Upgrade from 3.1 to 3.2

Dubbo 3.2 Upgrade and Compatibility Guide

For the vast majority of users, upgrading to Dubbo 3.2.0 is completely smooth, requiring only changes to the dependency version.

<dependency>
    <groupId>org.apache.dubbo</groupId>
    <artifactId>dubbo</artifactId>
    <version>3.2.0</version>
</dependency>

Or

<dependency>
    <groupId>org.apache.dubbo</groupId>
    <artifactId>dubbo-spring-boot-starter</artifactId>
    <version>3.2.0</version>
</dependency>

Compatibility CheckList

1. Serialization Check Mode (Important!!!)

In Dubbo 3.2.0, Dubbo will enable strong validation of the serialization whitelist by default to improve security and avoid remote command execution issues.
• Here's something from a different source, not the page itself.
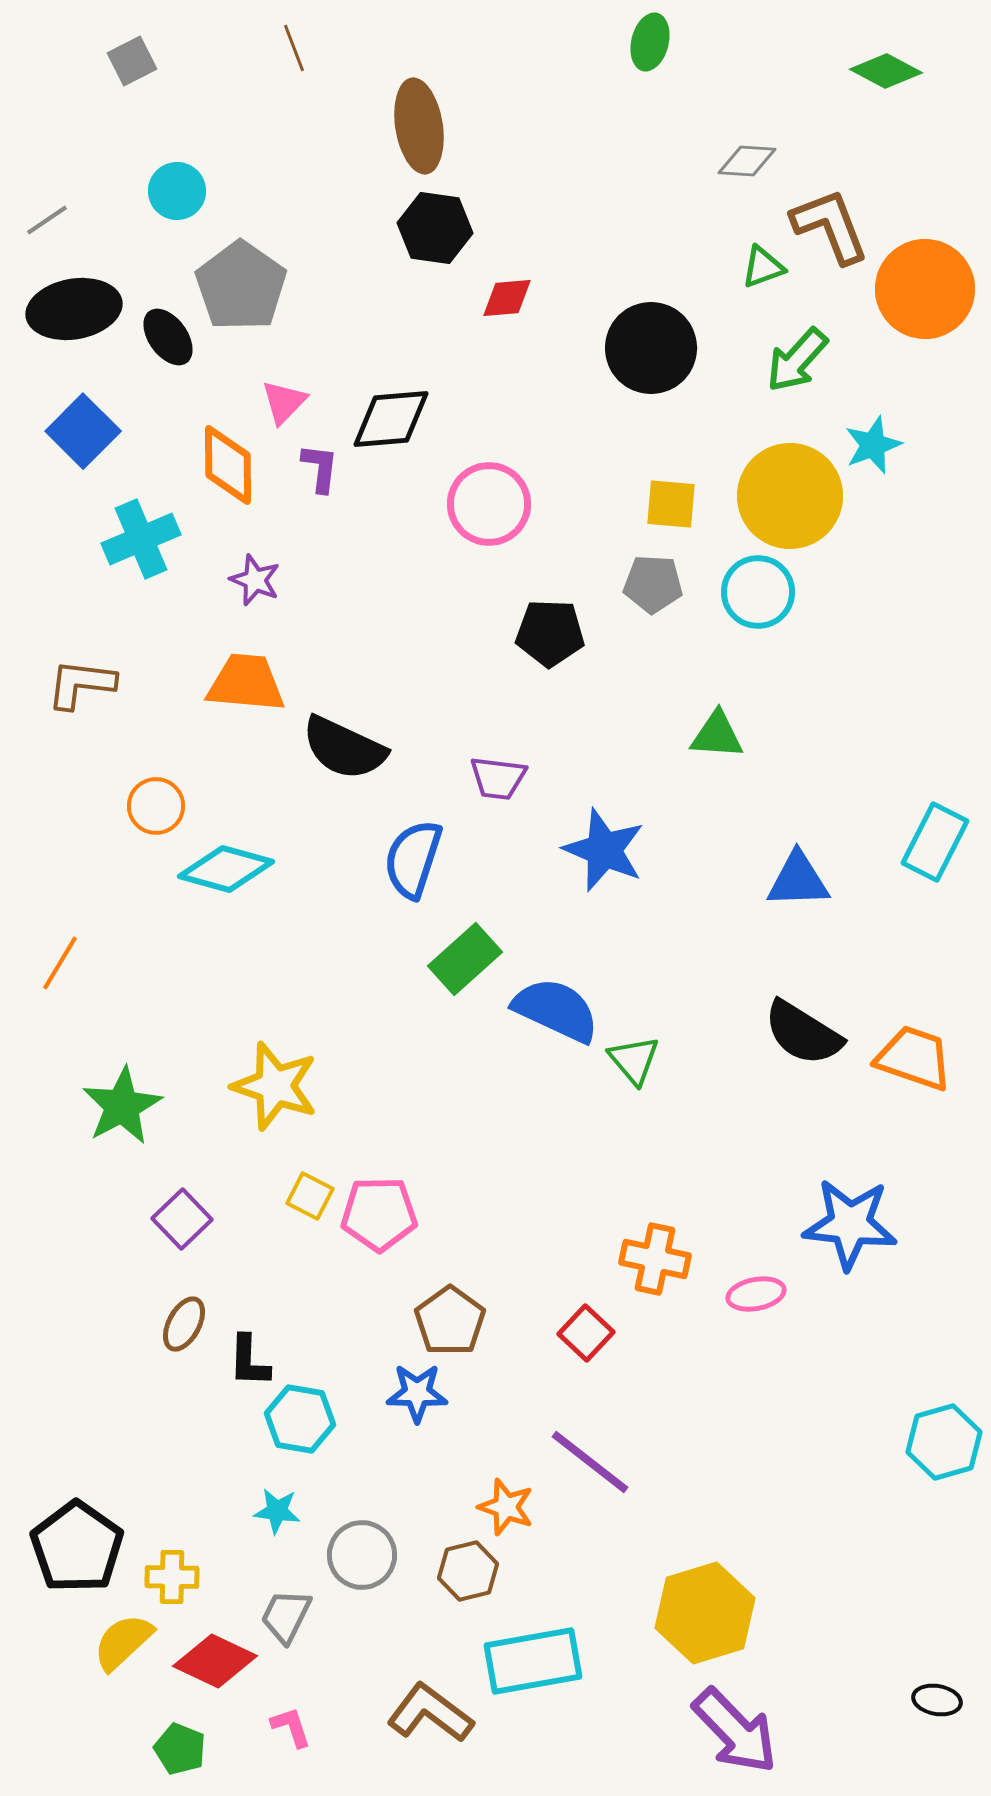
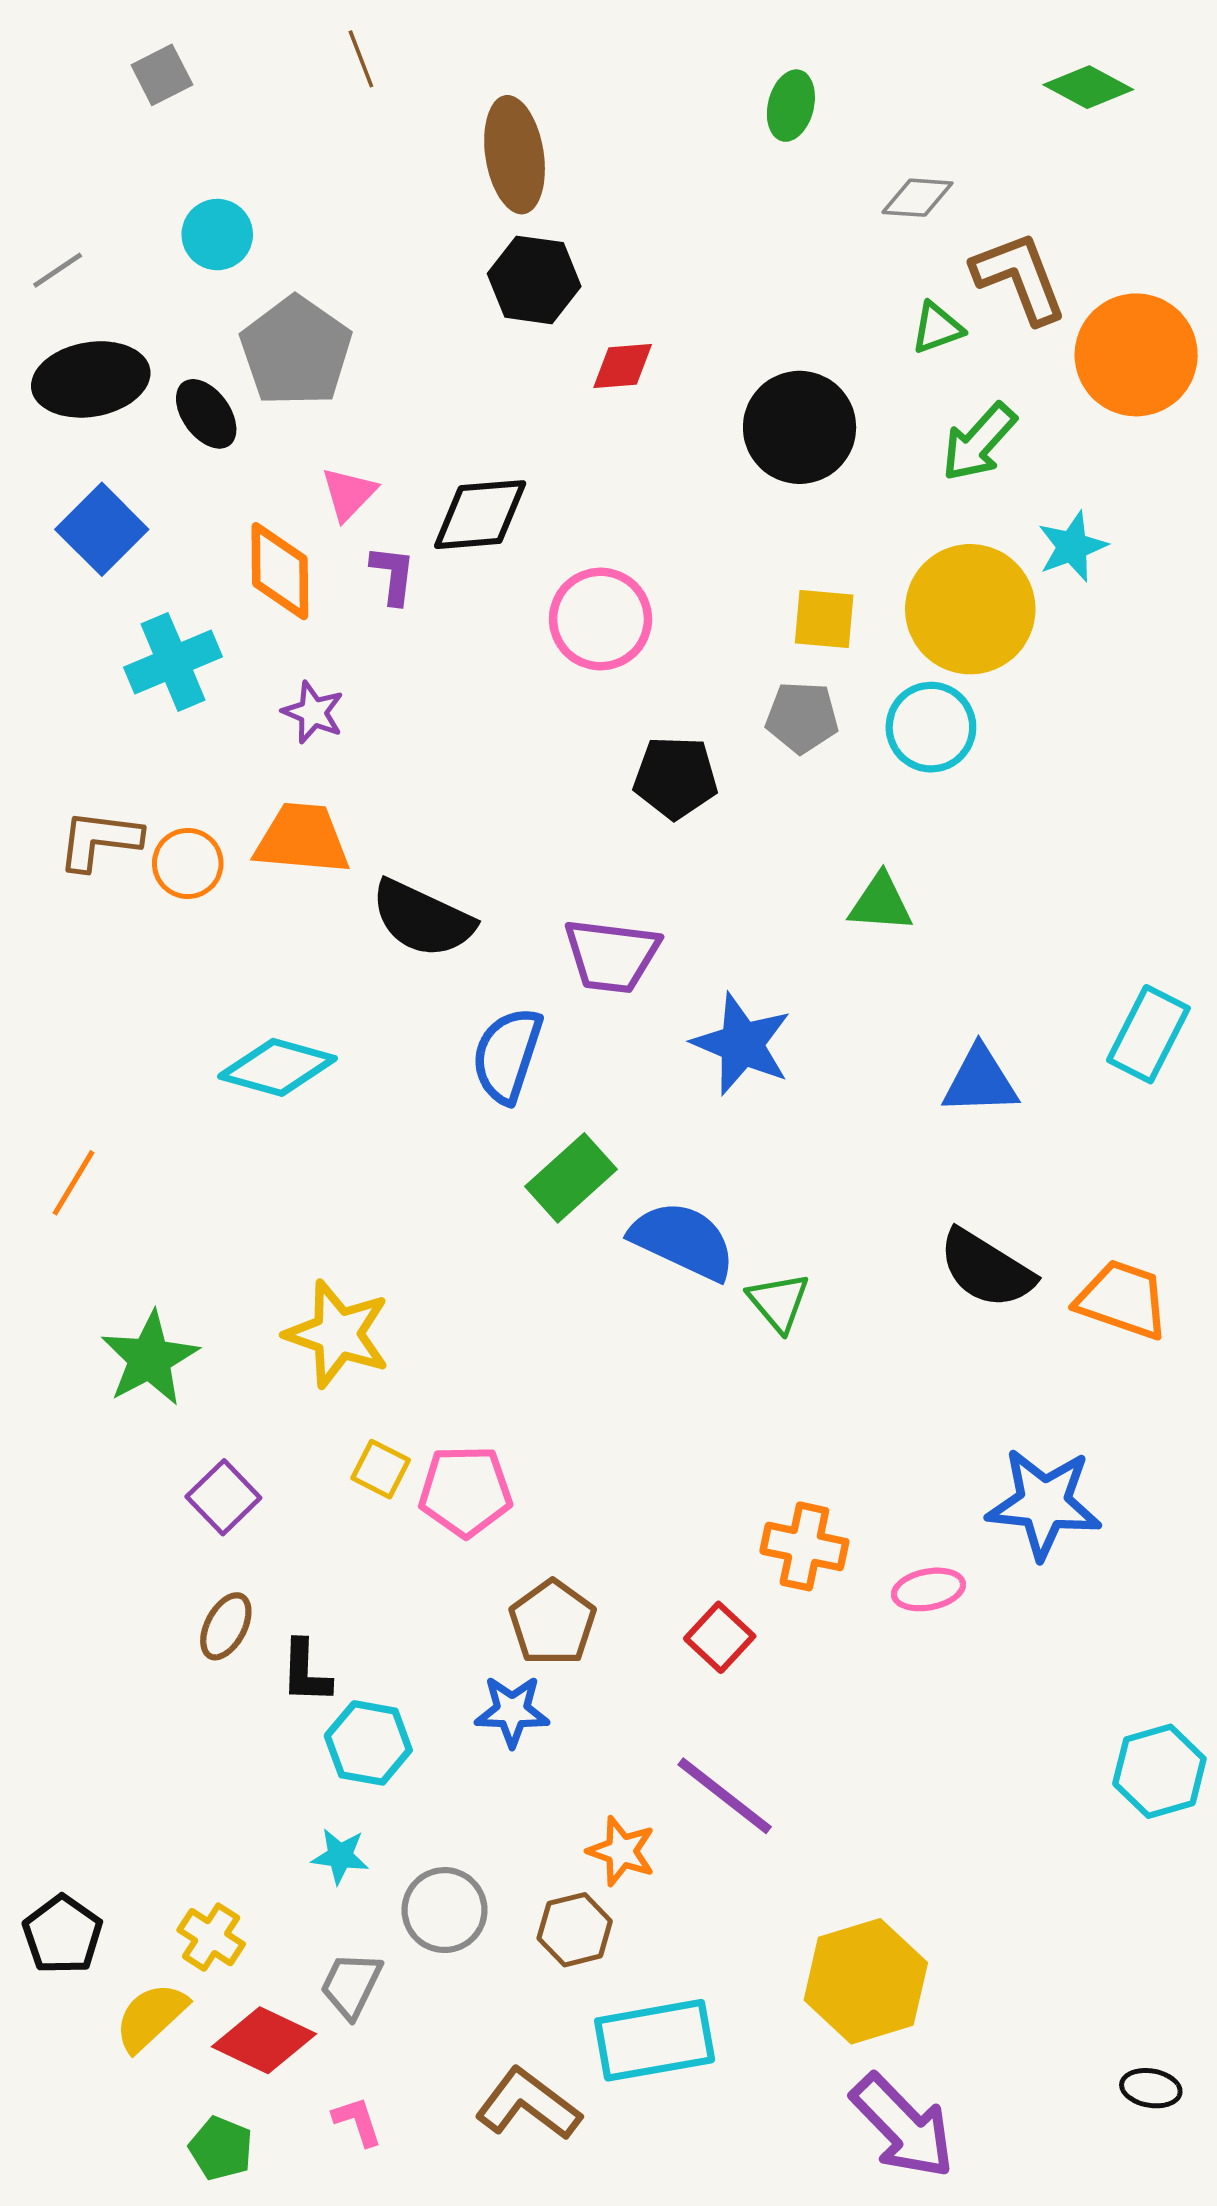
green ellipse: (650, 42) -> (791, 106), moved
purple trapezoid: (498, 778) -> (612, 956), size x1.4
orange circle: (156, 806) -> (188, 863), moved
black pentagon: (77, 1547) -> (62, 1935), moved, size x0.7
yellow cross: (172, 1577) -> (211, 1937), turned 32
For users with large service scales or those using generics, we recommend adding the configuration -Ddubbo.application.serialize-check-status=WARN. After monitoring for a while (via logs, QoS commands), if no security warnings are triggered, strong validation mode can be configured.

For information on configuring a custom whitelist, refer to the official documentation / SDK manual / Java SDK / advanced features and usage / improving security / class checking mechanism.

Q1: Why enable strong validation of the serialization whitelist?

Due to issues with Java’s mechanisms, non-IDL serialization supported by Dubbo inherently allows access to any class, which can lead to the risk of remote command execution (RCE).

Q2: What are the best practices for upgrading to 3.2?

We recommend all users to add the configuration -Ddubbo.application.serialize-check-status=WARN before upgrading to Dubbo 3.2.0 to ensure optimal compatibility. Otherwise, it may lead to data anomalies in production!


2. Default Serialization Switch

Starting from Dubbo 3.2.0, the default serialization method has switched from hessian2 to fastjson2. For applications upgrading to 3.2.0, Dubbo will automatically attempt to use fastjson2 for serialization.

Q1: Will this affect interoperability with lower versions of Dubbo?

No. Interoperability with lower versions still uses hessian-lite. For more information, refer to the serialization protocol upgrade guide.

Q2: Why switch the default serialization method?

fastjson2 is a high-performance serialization framework that outperforms hessian2, natively supports JDK17, Native, and is fully backward compatible with all functionalities of hessian2. As hessian-lite becomes increasingly difficult to maintain, we decided to switch the default serialization method from hessian2 to fastjson2.

Q3: What is the relationship with native JSON?

In Dubbo, fastjson2 uses the JSONB format, not the native JSON format. JSONB corresponds to JSON and can fully represent it as a binary format. For specific protocol formats, refer to: JSONB Format.

Q4: What if I don’t want to use fastjson2?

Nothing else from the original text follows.